CHARLOTTE, N.C. (WJZY) — A Johnson C. Smith University student is breaking barriers.
Malay Simmons is one of the first transgender women to serve on an Historically Black College royal court. The court’s representatives are the faces of the university and play an active role in recruitment.
Simmons served as Mr. Freshman and Mr. Sophomore before transitioning and serving as Miss Junior in 2020-21.
“So, now you have me today, living my life as a trans-woman,” Simmons said. “I love every step of my journey; I am loving it.”
Simmons said before her transition she was struggling with authenticity and gender identity, even though she found way to smile through it all.

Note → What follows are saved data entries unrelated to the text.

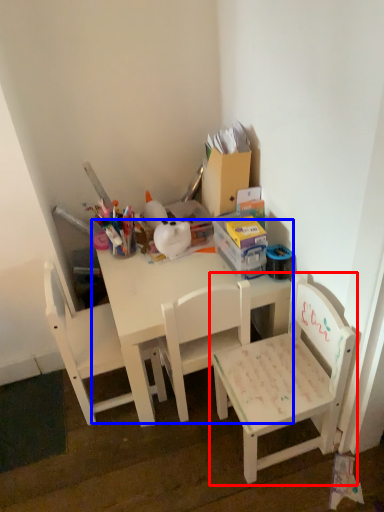 Question: Which of the following is the farthest to the observer, chair (highlighted by a red box) or table (highlighted by a blue box)?

Choices:
 (A) chair
 (B) table

Answer: (B) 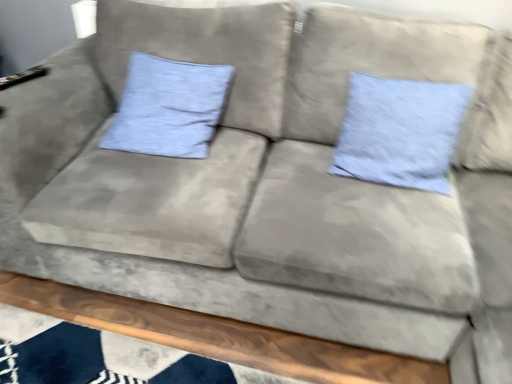 Question: Is point (210, 122) closer or farther from the camera than point (352, 129)?

Choices:
 (A) farther
 (B) closer

Answer: (A)

Question: Based on their positions, is light blue fabric pillow at upper left, the 2th pillow when ordered from right to left, located to the left or right of light blue fabric pillow at center, the second pillow when ordered from left to right?

Choices:
 (A) left
 (B) right

Answer: (A)

Question: Considering the positions of light blue fabric pillow at upper left, the 2th pillow when ordered from right to left, and light blue fabric pillow at center, which ranks as the 1th pillow in right-to-left order, in the image, is light blue fabric pillow at upper left, the 2th pillow when ordered from right to left, bigger or smaller than light blue fabric pillow at center, which ranks as the 1th pillow in right-to-left order,?

Choices:
 (A) small
 (B) big

Answer: (B)

Question: From a real-world perspective, is light blue fabric pillow at center, the second pillow when ordered from left to right, above or below light blue fabric pillow at upper left, placed as the 1th pillow when sorted from left to right?

Choices:
 (A) above
 (B) below

Answer: (A)

Question: From the image's perspective, relative to light blue fabric pillow at upper left, placed as the 1th pillow when sorted from left to right, is light blue fabric pillow at center, which ranks as the 1th pillow in right-to-left order, above or below?

Choices:
 (A) above
 (B) below

Answer: (B)

Question: Is light blue fabric pillow at center, the second pillow when ordered from left to right, wider or thinner than light blue fabric pillow at upper left, placed as the 1th pillow when sorted from left to right?

Choices:
 (A) thin
 (B) wide

Answer: (A)

Question: Looking at the image, does light blue fabric pillow at center, the second pillow when ordered from left to right, seem bigger or smaller compared to light blue fabric pillow at upper left, placed as the 1th pillow when sorted from left to right?

Choices:
 (A) big
 (B) small

Answer: (B) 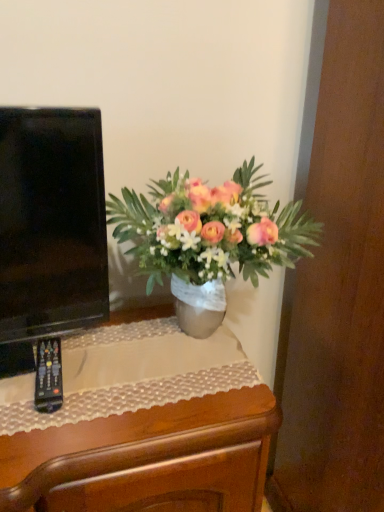 This screenshot has height=512, width=384. I want to click on wooden desk at center, so click(x=144, y=457).

Locate an element on the screen. This screenshot has width=384, height=512. metallic silver vase at center is located at coordinates (209, 239).

Measure the distance between black plastic remote at lower left and camera.

black plastic remote at lower left and camera are 72.90 centimeters apart.

Locate an element on the screen. The width and height of the screenshot is (384, 512). wooden desk at center is located at coordinates (144, 457).

Considering the points (60, 353) and (189, 204), which point is behind, point (60, 353) or point (189, 204)?

The point (60, 353) is farther.

Which is behind, black plastic remote at lower left or metallic silver vase at center?

black plastic remote at lower left.

Considering the sizes of objects black plastic remote at lower left and metallic silver vase at center in the image provided, who is shorter, black plastic remote at lower left or metallic silver vase at center?

black plastic remote at lower left.

From the image's perspective, which is below, metallic silver vase at center or black plastic remote at lower left?

black plastic remote at lower left appears lower in the image.

Considering their positions, is metallic silver vase at center located in front of or behind black plastic remote at lower left?

metallic silver vase at center is positioned closer to the viewer than black plastic remote at lower left.

Which is more to the right, metallic silver vase at center or black plastic remote at lower left?

Positioned to the right is metallic silver vase at center.

Looking at this image, are metallic silver vase at center and black plastic remote at lower left beside each other?

metallic silver vase at center and black plastic remote at lower left are not in contact.

Considering the sizes of wooden desk at center and black plastic remote at lower left in the image, is wooden desk at center bigger or smaller than black plastic remote at lower left?

In the image, wooden desk at center appears to be larger than black plastic remote at lower left.

From the image's perspective, which object appears higher, wooden desk at center or black plastic remote at lower left?

black plastic remote at lower left.

From a real-world perspective, is wooden desk at center physically below black plastic remote at lower left?

Yes, from a real-world perspective, wooden desk at center is below black plastic remote at lower left.

Image resolution: width=384 pixels, height=512 pixels. Find the location of `desk located underneath the black plastic remote at lower left (from a real-world perspective)`. desk located underneath the black plastic remote at lower left (from a real-world perspective) is located at coordinates (144, 457).

Is metallic silver vase at center a part of wooden desk at center?

Definitely not — metallic silver vase at center is not inside wooden desk at center.

Could you tell me if wooden desk at center is facing metallic silver vase at center?

No, wooden desk at center is not aimed at metallic silver vase at center.

In order to click on desk that is under the metallic silver vase at center (from a real-world perspective) in this screenshot , I will do click(144, 457).

Does wooden desk at center have a greater width compared to metallic silver vase at center?

Yes.

From the image's perspective, which is below, black plastic remote at lower left or wooden desk at center?

wooden desk at center is shown below in the image.

Considering the positions of points (57, 378) and (199, 415), is point (57, 378) closer to camera compared to point (199, 415)?

No, (57, 378) is behind (199, 415).

Which is behind, black plastic remote at lower left or wooden desk at center?

black plastic remote at lower left.

Based on the photo, how distant is black plastic remote at lower left from wooden desk at center?

A distance of 8.71 inches exists between black plastic remote at lower left and wooden desk at center.

In the scene shown: Between metallic silver vase at center and wooden desk at center, which one has more height?

metallic silver vase at center is taller.

From the image's perspective, which one is positioned higher, metallic silver vase at center or wooden desk at center?

metallic silver vase at center appears higher in the image.

Is metallic silver vase at center to the right of wooden desk at center from the viewer's perspective?

Yes, metallic silver vase at center is to the right of wooden desk at center.

Does metallic silver vase at center touch wooden desk at center?

No, metallic silver vase at center is not touching wooden desk at center.

Locate an element on the screen. houseplant in front of the black plastic remote at lower left is located at coordinates (209, 239).

Where is `remote control on the left side of metallic silver vase at center`? This screenshot has width=384, height=512. remote control on the left side of metallic silver vase at center is located at coordinates (48, 376).

Based on their spatial positions, is wooden desk at center or metallic silver vase at center further from black plastic remote at lower left?

metallic silver vase at center lies further to black plastic remote at lower left than the other object.

Looking at the image, which one is located closer to metallic silver vase at center, wooden desk at center or black plastic remote at lower left?

wooden desk at center is positioned closer to the anchor metallic silver vase at center.

Considering their positions, is metallic silver vase at center positioned further to black plastic remote at lower left than wooden desk at center?

metallic silver vase at center lies further to black plastic remote at lower left than the other object.

Considering their positions, is metallic silver vase at center positioned further to wooden desk at center than black plastic remote at lower left?

metallic silver vase at center is further to wooden desk at center.

Looking at the image, which one is located further to metallic silver vase at center, black plastic remote at lower left or wooden desk at center?

The object further to metallic silver vase at center is black plastic remote at lower left.

Which object lies further to the anchor point wooden desk at center, black plastic remote at lower left or metallic silver vase at center?

The object further to wooden desk at center is metallic silver vase at center.

Identify the location of remote control between metallic silver vase at center and wooden desk at center in the vertical direction. (48, 376). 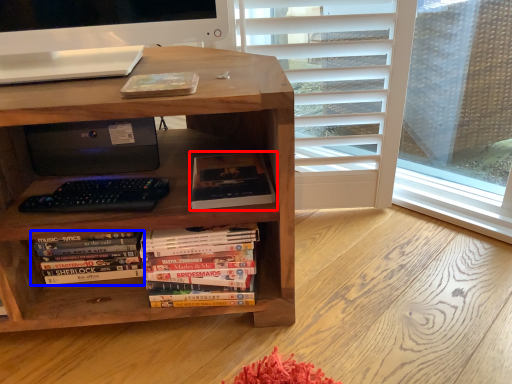 Question: Which point is closer to the camera, book (highlighted by a red box) or book (highlighted by a blue box)?

Choices:
 (A) book
 (B) book

Answer: (A) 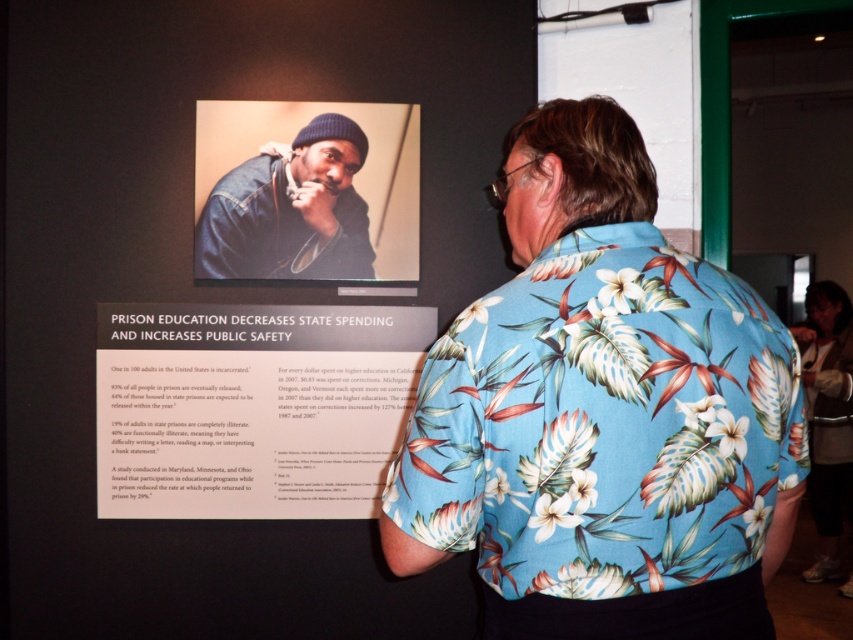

“This was a version of me that was still beautiful, but wasn’t so happy,” Simmons said. “There were a lot of times I was mentally going through things, knowing I don’t feel I’m being 100 percent authentically myself.”
Simmons says her courage to transition comes from her family support system, specifically her mother, aunts and grandmother. Completing it while serving a prominent role was met with some controversy on campus.
“A lot of people did not like that I was starting to see the spotlight and being the face of different things,” Simmons said. “But on the other hand, I did have a lot of support from my fellow Smithies here at Johnson C. Smith.”
One of the supporters is Anthony Brown, director of Leadership and Engagement at JCSU.
“It’s important to showcase that Johnson C. Smith does not discriminate,” Brown said. “We believe in inclusivity and making sure that our students feel that you’re welcomed at Johnson C. Smith.”
Brown said the university celebrates students of all walks of life.
“We’re really big on creating safe spaces for our campus,” Brown said. “It doesn’t matter where you are, where you are from, who you are, who you belong to we want to create a safe space for you and that’s really what’s more important and even with our new organization Self Pride for the LGBTQIA+ community, supporting them and letting them know hey this space can be for you as much as it is for everyone else.”
Simmons is studying communications and psychology while actively involved on campus. She plans to run again to represent her university on the royal court. She hopes her journey will inspire others to live out loud.
“When you look at me, I want you to see someone who is brave, somebody who has faced adversity, someone who has always strived even in the midst of negligence,” Simmons said. “No matter how many people have told me no, I just say God’s will is a Yes, and I just move in that.”